§ **WHAT YOU SHOULD DO**
Please return the listing below word for word, minus its pictures.

----------

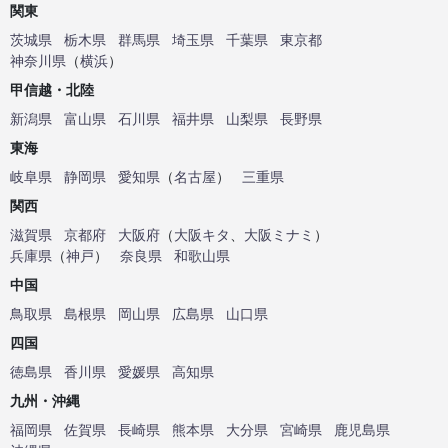
関東
茨城県
栃木県
群馬県
埼玉県
千葉県
東京都
神奈川県
（
横浜
）
甲信越・北陸
新潟県
富山県
石川県
福井県
山梨県
長野県
東海
岐阜県
静岡県
愛知県
（
名古屋
）
三重県
関西
滋賀県
京都府
大阪府
（
大阪キタ
、
大阪ミナミ
）
兵庫県
（
神戸
）
奈良県
和歌山県
中国
鳥取県
島根県
岡山県
広島県
山口県
四国
徳島県
香川県
愛媛県
高知県
九州・沖縄
福岡県
佐賀県
長崎県
熊本県
大分県
宮崎県
鹿児島県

----------

§ **OUTPUT FOR THIS EXERCISE**
関東
茨城県
栃木県
群馬県
埼玉県
千葉県
東京都
神奈川県
（
横浜
）
甲信越・北陸
新潟県
富山県
石川県
福井県
山梨県
長野県
東海
岐阜県
静岡県
愛知県
（
名古屋
）
三重県
関西
滋賀県
京都府
大阪府
（
大阪キタ
、
大阪ミナミ
）
兵庫県
（
神戸
）
奈良県
和歌山県
中国
鳥取県
島根県
岡山県
広島県
山口県
四国
徳島県
香川県
愛媛県
高知県
九州・沖縄
福岡県
佐賀県
長崎県
熊本県
大分県
宮崎県
鹿児島県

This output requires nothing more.